Note that there is a small problem in the original article when calculating the string length. I changed it above and returned the memory opening pointer. After using it, remember to release the memory;

By the way, the following functions are used:

// Convert the UTF-8 to Unicode

Void utf_8tounicode (wchar * pout, char * ptext)

{

Char * uchar = (char *) pout;

Uchar [1] = (ptext [0] & 0x0f) <4) + (ptext [1]> 2) & 0x0f );

Uchar [0] = (ptext [1] & 0x03) <6) + (ptext [2] & 0x3f );

Return;

}

// Unicode to UTF-8

Void unicodetoutf_8 (char * pout, wchar * ptext)

{

// Pay attention to the order of wchar high and low characters.
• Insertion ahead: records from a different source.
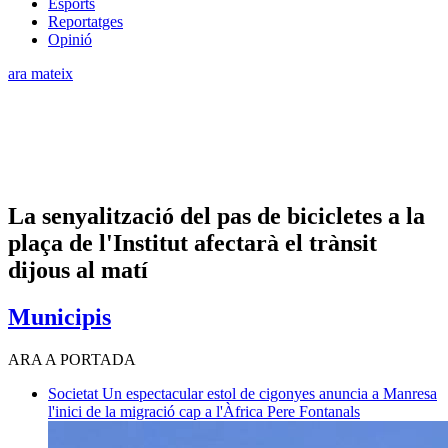
Esports
Reportatges
Opinió
ara mateix
La senyalització del pas de bicicletes a la
plaça de l'Institut afectarà el trànsit
dijous al matí
Municipis
ARA A PORTADA
Societat
Un espectacular estol de cigonyes anuncia a Manresa
l'inici de la migració cap a l'Àfrica
Pere Fontanals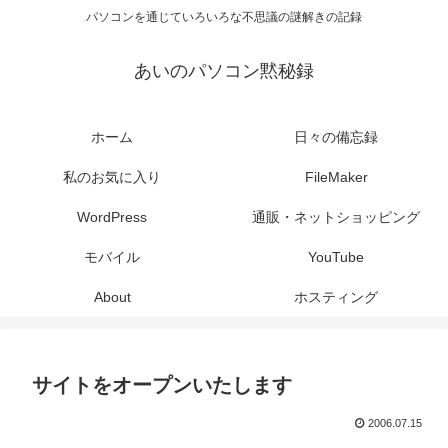
パソコンを通じていろいろな不思議の謎解きの記録
あいのパソコン黙秘録
ホーム
日々の備忘録
私のお気に入り
FileMaker
WordPress
通販・ネットショッピング
モバイル
YouTube
About
ホスティング
サイトをオープンいたします
2006.07.15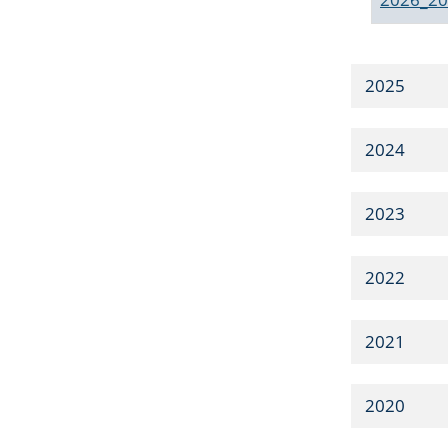
2025
2024
2023
2022
2021
2020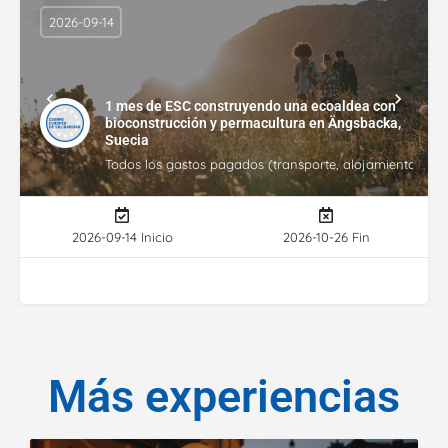
2026-09-14
1 mes de ESC construyendo una ecoaldea con
bioconstrucción y permacultura en Ängsbacka,
Suecia
Todos los gastos pagados (transporte, alojamiento, gasto
2026-09-14 Inicio
2026-10-26 Fin
Más experiencias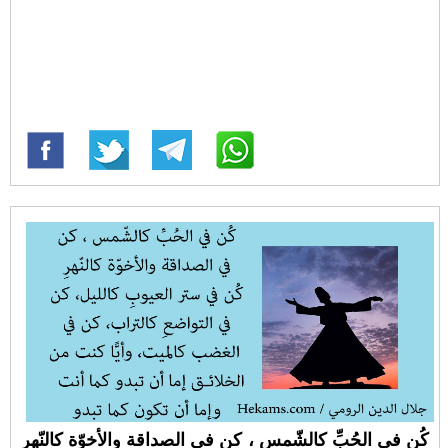
كُن في الحُبِّ كالشّمس ، كن في الصداقة والأخوّة كالنّهرِ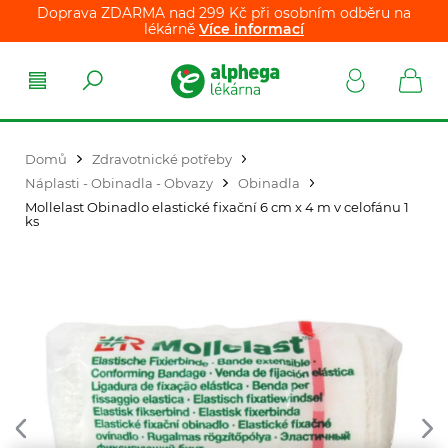
Doprava ZDARMA nad 299 Kč při osobním odběru na
lékárně
Více informací
Domů
Zdravotnické potřeby
Náplasti - Obinadla - Obvazy
Obinadla
Mollelast Obinadlo elastické fixační 6 cm x 4 m v celofánu 1
ks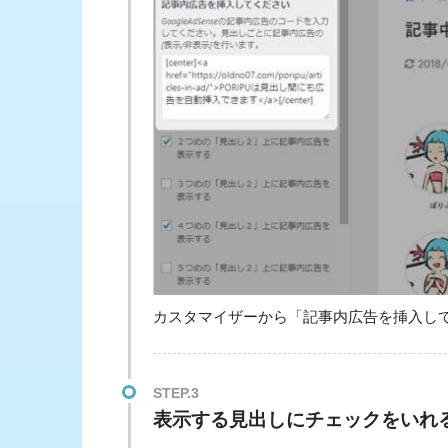
カスタマイザーから「記事内広告を挿入し
STEP.3
表示する見出しにチェックをいれ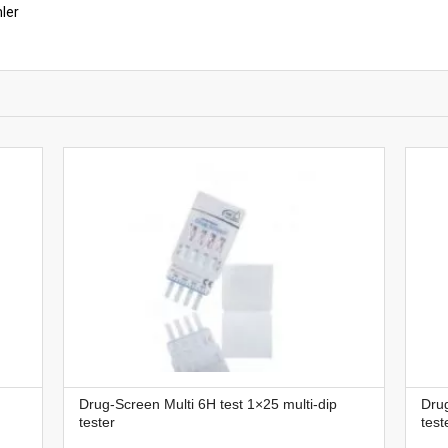
ler
Drug-Screen Multi 6H test 1×25 multi-dip
Drug
tester
test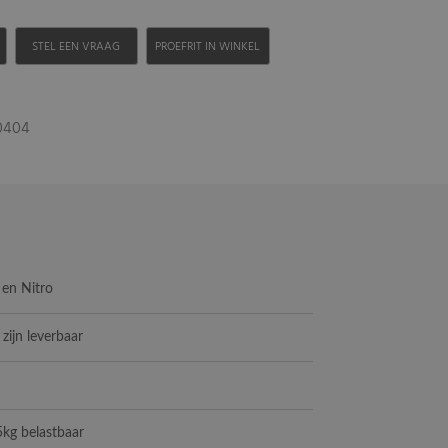
H
STEL EEN VRAAG
PROEFRIT IN WINKEL
20404
d en Nitro
 zijn leverbaar
5kg belastbaar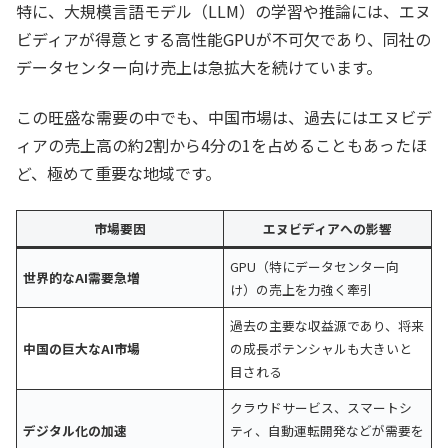
特に、大規模言語モデル（LLM）の学習や推論には、エヌ
ビディアが得意とする高性能GPUが不可欠であり、同社の
データセンター向け売上は急拡大を続けています。
この旺盛な需要の中でも、中国市場は、過去にはエヌビデ
ィアの売上高の約2割から4分の1を占めることもあったほ
ど、極めて重要な地域です。
市場要因
エヌビディアへの影響
GPU（特にデータセンター向
世界的なAI需要急増
け）の売上を力強く牽引
過去の主要な収益源であり、将来
中国の巨大なAI市場
の成長ポテンシャルも大きいと
目される
クラウドサービス、スマートシ
デジタル化の加速
ティ、自動運転開発などが需要を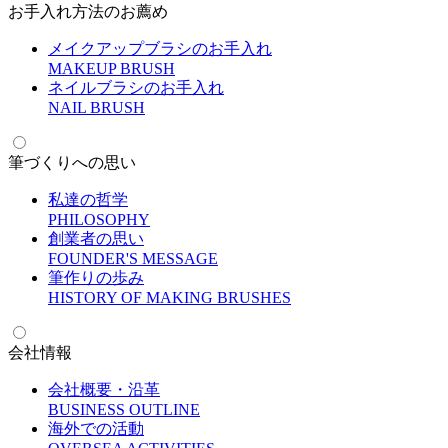
お手入れ方法のお薦め
メイクアップブラシのお手入れ
M
AKEUP BRUSH
ネイルブラシのお手入れ
N
AIL BRUSH
筆づくりへの思い
私達の哲学
P
HILOSOPHY
創業者の思い
F
OUNDER'S MESSAGE
筆作りの歩み
H
ISTORY OF MAKING BRUSHES
会社情報
会社概要・沿革
B
USINESS OUTLINE
海外での活動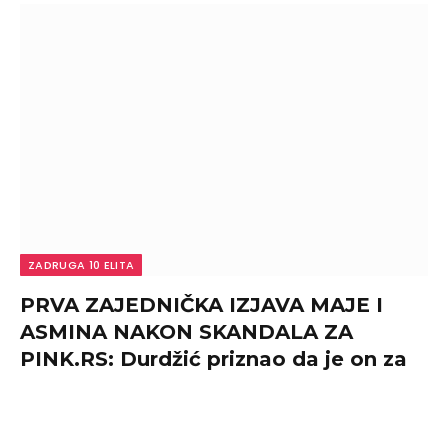
ZADRUGA 10 ELITA
PRVA ZAJEDNIČKA IZJAVA MAJE I
ASMINA NAKON SKANDALA ZA
PINK.RS: Durdžić priznao da je on za
sve kriv, pa se pohvalio novim
telefonom, ona opet udarila na
njegove roditelje (FOTO+VIDEO)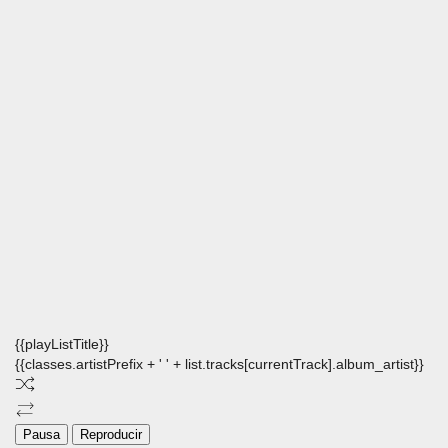
{{playListTitle}}
{{classes.artistPrefix + ' ' + list.tracks[currentTrack].album_artist}}
Pausa
Reproducir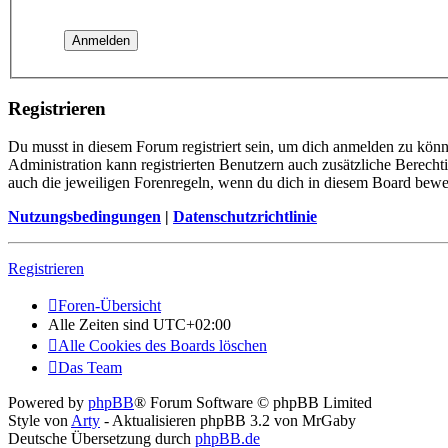
Registrieren
Du musst in diesem Forum registriert sein, um dich anmelden zu könne
Administration kann registrierten Benutzern auch zusätzliche Berech
auch die jeweiligen Forenregeln, wenn du dich in diesem Board bewe
Nutzungsbedingungen
|
Datenschutzrichtlinie
Registrieren
Foren-Übersicht
Alle Zeiten sind
UTC+02:00
Alle Cookies des Boards löschen
Das Team
Powered by
phpBB
® Forum Software © phpBB Limited
Style von
Arty
- Aktualisieren phpBB 3.2 von MrGaby
Deutsche Übersetzung durch
phpBB.de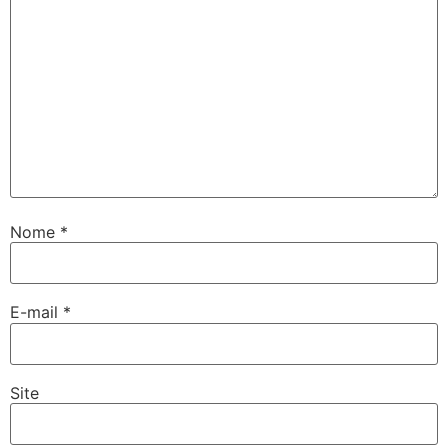
Nome
*
E-mail
*
Site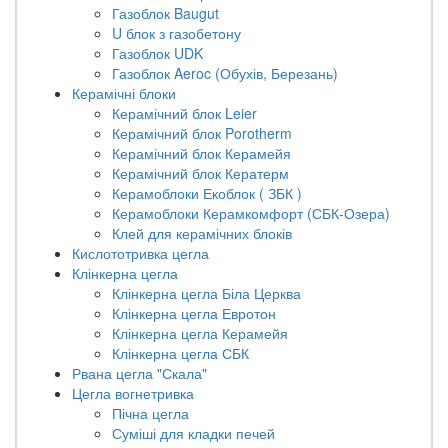
Газоблок Baugut
U блок з газобетону
Газоблок UDK
Газоблок Aeroc (Обухів, Березань)
Керамічні блоки
Керамічний блок Leier
Керамічний блок Porotherm
Керамічний блок Керамейя
Керамічний блок Кератерм
Керамоблоки Екоблок ( ЗБК )
Керамоблоки Керамкомфорт (СБК-Озера)
Клей для керамічних блоків
Кислототривка цегла
Клінкерна цегла
Клінкерна цегла Біла Церква
Клінкерна цегла Евротон
Клінкерна цегла Керамейя
Клінкерна цегла СБК
Рвана цегла "Скала"
Цегла вогнетривка
Пічна цегла
Суміші для кладки печей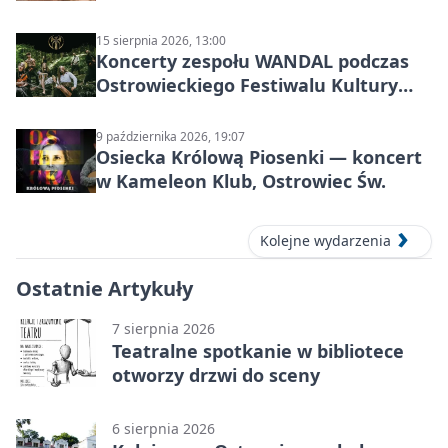
15 sierpnia 2026, 13:00
Koncerty zespołu WANDAL podczas
Ostrowieckiego Festiwalu Kultury
Prehistorycznej i Antycznej
9 października 2026, 19:07
Osiecka Królową Piosenki — koncert
w Kameleon Klub, Ostrowiec Św.
Kolejne wydarzenia
Ostatnie Artykuły
7 sierpnia 2026
Teatralne spotkanie w bibliotece
otworzy drzwi do sceny
6 sierpnia 2026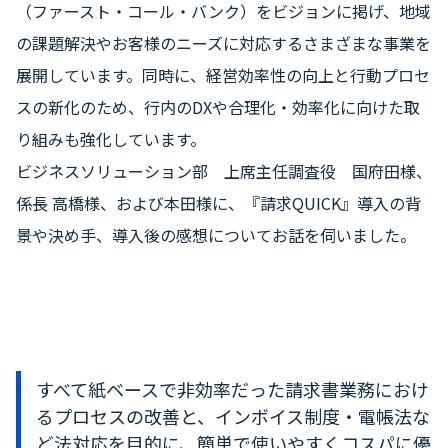
（ファースト・コール・バンク）をビジョンに掲げ、地域
の課題解決やお客様のニーズに対応するさまざまな事業を
展開しています。同時に、経営効率性の向上と行動プロセ
スの新化のため、行内のDXや合理化・効率化に向けた取
り組みも強化しています。
ビジネスソリューション部 上席主任調査役 国府田様、
係長 高橋様、および本田様に、『請求QUICK』導入の背
景や決め手、導入後の感想についてお話を伺いました。
すべて紙ベースで非効率だった請求書業務におけ
るプロセスの改善と、インボイス制度・電帳法な
ど法対応を目的に、簡単で使いやすくコスパに優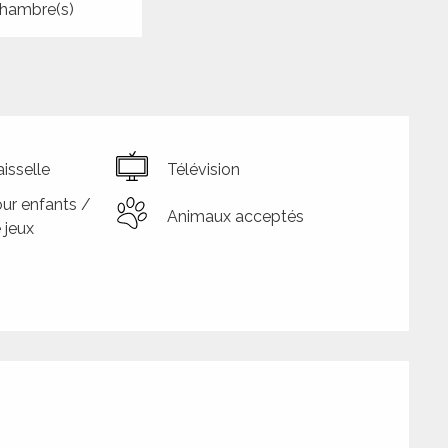
hambre(s)
isselle
Télévision
ur enfants /
Animaux acceptés
 jeux
tions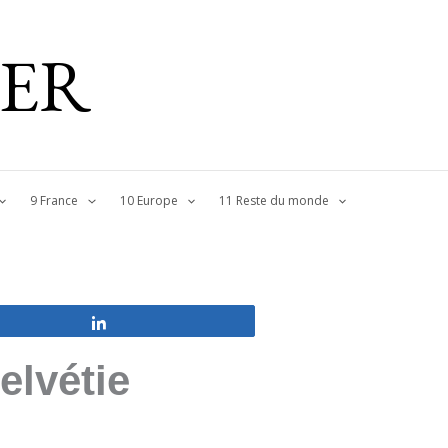
IER
9 France
10 Europe
11 Reste du monde
Partagez
elvétie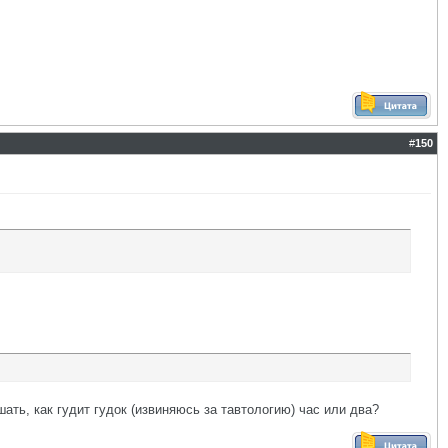
#
150
шать, как гудит гудок (извиняюсь за тавтологию) час или два?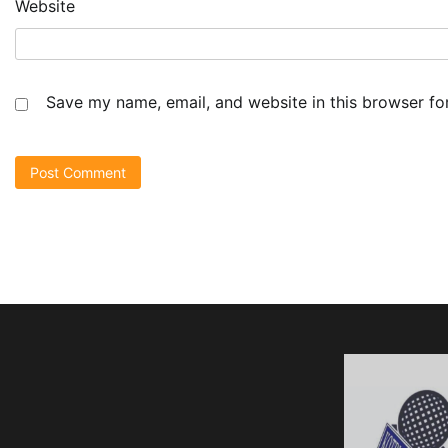
Website
Save my name, email, and website in this browser fo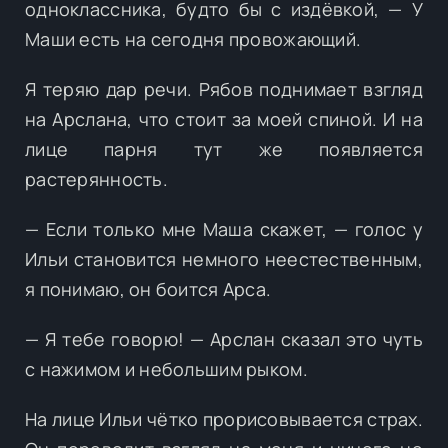
одноклассника, будто бы с издёвкой, — У
Маши есть на сегодня провожающий.
Я теряю дар речи. Рябов поднимает взгляд
на Арслана, что стоит за моей спиной. И на
лице парня тут же появляется
растерянность.
— Если только мне Маша скажет, — голос у
Ильи становится немного неестественным,
я понимаю, он боится Арса.
— Я тебе говорю! — Арслан сказал это чуть
с нажимом и небольшим рыком.
На лице Ильи чётко прорисовывается страх.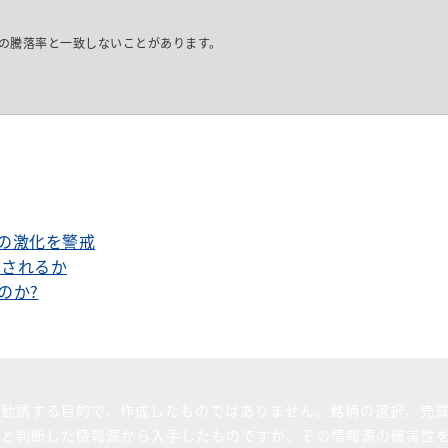
」の騰落率と一致しないことがあります。
擦の激化を警戒
り返されるか
のか?
を勧誘する目的で、作成したものではありません。銘柄の選択、売
ると判断した情報源から入手したものですが、その情報源の確実性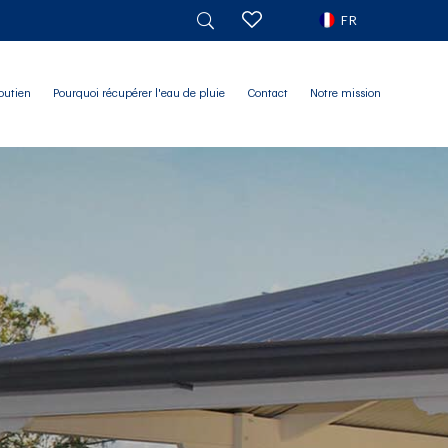
FR
outien
Pourquoi récupérer l'eau de pluie
Contact
Notre mission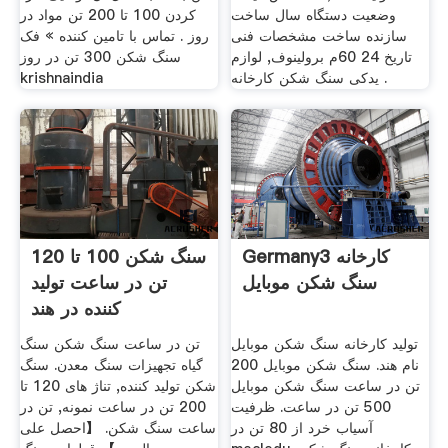
وضعیت دستگاه سال ساخت
کردن 100 تا 200 تن مواد در
سازنده ساخت مشخصات فنی
روز . تماس با تامین کننده » فک
تاریخ 24 60م برولینوف, لوازم
سنگ شکن 300 تن در روز
یدکی سنگ شکن کارخانه .
krishnaindia
Germany3 کارخانه
سنگ شکن 100 تا 120
سنگ شکن موبایل
تن در ساعت تولید
کننده در هند
تولید کارخانه سنگ شکن موبایل
تن در ساعت سنگ شکن سنگ
نام هند. سنگ شکن موبایل 200
گیاه تجهیزات سنگ معدن. سنگ
تن در ساعت سنگ شکن موبایل
شکن تولید کننده, تناژ های 120 تا
500 تن در ساعت. ظرفیت
200 تن در ساعت نمونه, تن در
آسیاب خرد از 80 تن در
ساعت سنگ شکن. 【احصل على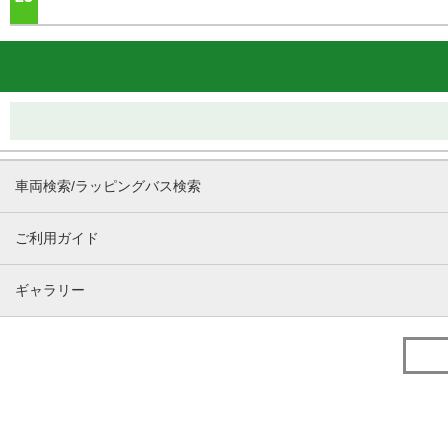
車両検索/ラッピングバス検索
ご利用ガイド
ギャラリー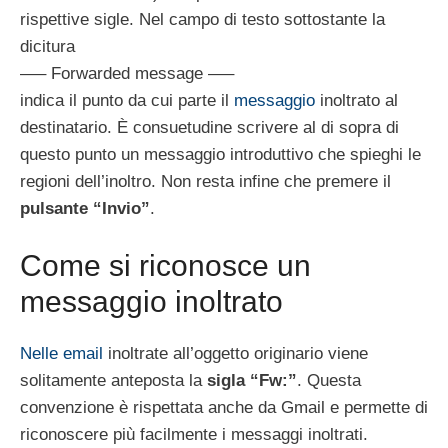
rispettive sigle. Nel campo di testo sottostante la
dicitura
—– Forwarded message —–
indica il punto da cui parte il
messaggio
inoltrato al
destinatario. È consuetudine scrivere al di sopra di
questo punto un messaggio introduttivo che spieghi le
regioni dell’inoltro. Non resta infine che premere il
pulsante “Invio”
.
Come si riconosce un
messaggio inoltrato
Nelle email
inoltrate all’oggetto originario viene
solitamente anteposta la
sigla “Fw:”
. Questa
convenzione è rispettata anche da Gmail e permette di
riconoscere più facilmente i messaggi inoltrati.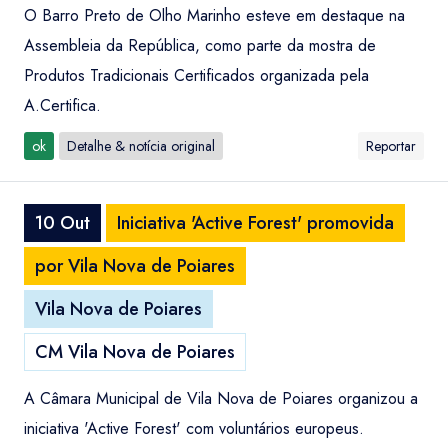
O Barro Preto de Olho Marinho esteve em destaque na
Assembleia da República, como parte da mostra de
Produtos Tradicionais Certificados organizada pela
A.Certifica.
ok
Detalhe & notícia original
Reportar
10 Out
Iniciativa 'Active Forest' promovida
por Vila Nova de Poiares
Vila Nova de Poiares
CM Vila Nova de Poiares
A Câmara Municipal de Vila Nova de Poiares organizou a
iniciativa 'Active Forest' com voluntários europeus.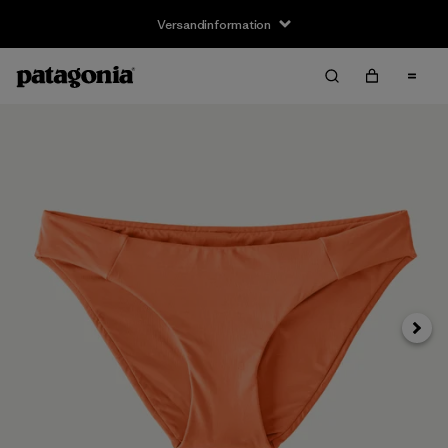
Versandinformation
Weite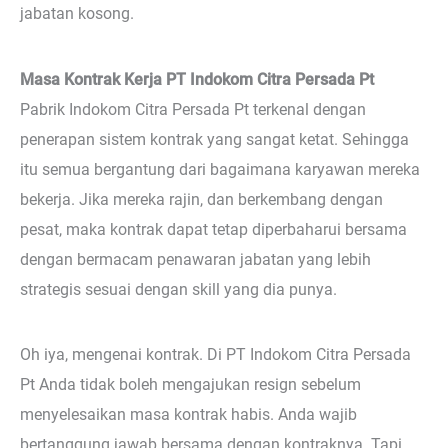
jabatan kosong.
Masa Kontrak Kerja PT Indokom Citra Persada Pt
Pabrik Indokom Citra Persada Pt terkenal dengan
penerapan sistem kontrak yang sangat ketat. Sehingga
itu semua bergantung dari bagaimana karyawan mereka
bekerja. Jika mereka rajin, dan berkembang dengan
pesat, maka kontrak dapat tetap diperbaharui bersama
dengan bermacam penawaran jabatan yang lebih
strategis sesuai dengan skill yang dia punya.
Oh iya, mengenai kontrak. Di PT Indokom Citra Persada
Pt Anda tidak boleh mengajukan resign sebelum
menyelesaikan masa kontrak habis. Anda wajib
bertanggung jawab bersama dengan kontraknya. Tapi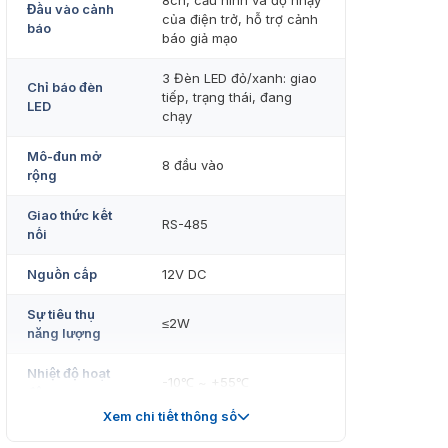
8ch, cấu hình và độ nhạy
Đầu vào cảnh
của điện trở, hỗ trợ cảnh
báo
báo giả mạo
3 Đèn LED đỏ/xanh: giao
Chỉ báo đèn
tiếp, trạng thái, đang
LED
chạy
Mô-đun mở
8 đầu vào
rộng
Giao thức kết
RS-485
nối
Nguồn cấp
12V DC
Sự tiêu thụ
≤2W
năng lượng
Nhiệt độ hoạt
-10℃ ~ +55℃
động
Xem chi tiết thông số
Độ ẩm hoạt
10%～90%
The lower byte is in the front and the higher byte is in the back

Char * pchar = (char *) ptext;

Pout [0] = (0xe0 | (pchar [1] & 0xf0)> 4 ));

Pout [1] = (0x80 | (pchar [1] & 0x0f) <2) + (pchar [0] & 0xc0)> 6 );

Pout [2] = (0x80 | (pchar [0] & 0x3f ));

Return;

}

// Convert Unicode to gb2312

Void unicodetogb2312 (char * pout, unsigned short udata)

{

Widechartomultibyte (cp_acp, null, & udata, 1, pout, sizeof (wchar), null, null );

Return;

}

// Convert gb2312 to Unicode

Void gb2312tounicode (wchar * pout, char * gbbuffer)

{

: Multibytetowidechar (cp_acp, mb_precomposed, gbbuffer, 2, pout, 1 );

Return;

}

//////////////////////////

After the preceding encoding and conversion, the string can be stored in the utf8-encoded MySQL database.

Strsql. Format ("insert into XXX (name,...) values ('% s',...)", szname ...);

If (mysql_query (& g_mysql, strsql )! = 0)

{

Cout <mysql_error (& g_mysql) <Endl;

Errorfile. writestring (strsql );

Continue;

}

Delete [] szname;

/////////////////////////////////////////

However, I still encountered a problem when using the above Code. The following utf8 characters in the string may cause SQL Execution to fail,

\ Xe0 \ x84 \ x81

\ Xe0 \ x82 \ xb7

\ Xe0 \ X80 \ xbf

\ Xe0 \ x90 \ x96

\ Xe0 \ x8b \ x8a

The initial idea is to replace these characters. If there is a better way, you are welcome to discuss them further.

--------------------------------------------

Ppzhang | giszhang@gmail.com |

 

 

Contact Us

The content source of this page is from Internet, which doesn't represent Alibaba Cloud's opinion; products and services mentioned on that page don't have any relationship with Alibaba Cloud. If the content of the page makes you feel confusing, please write us an email, we will handle the problem within 5 days after receiving your email.

If you find any instances of plagiarism from the community, please send an email to: info-contact@alibabacloud.com and provide relevant evidence. A staff member will contact you within 5 working days.

A Free Trial That Lets You Build Big!

Start building with 50+ products and up to 12 months usage for Elastic Compute Service

  • Sales Support

    1 on 1 presale consultation

  • After-Sales Support

    24/7 Technical Support 6 Free Tickets per Quarter Faster Response

  • Alibaba Cloud offers highly flexible support services tailored to meet your exact needs.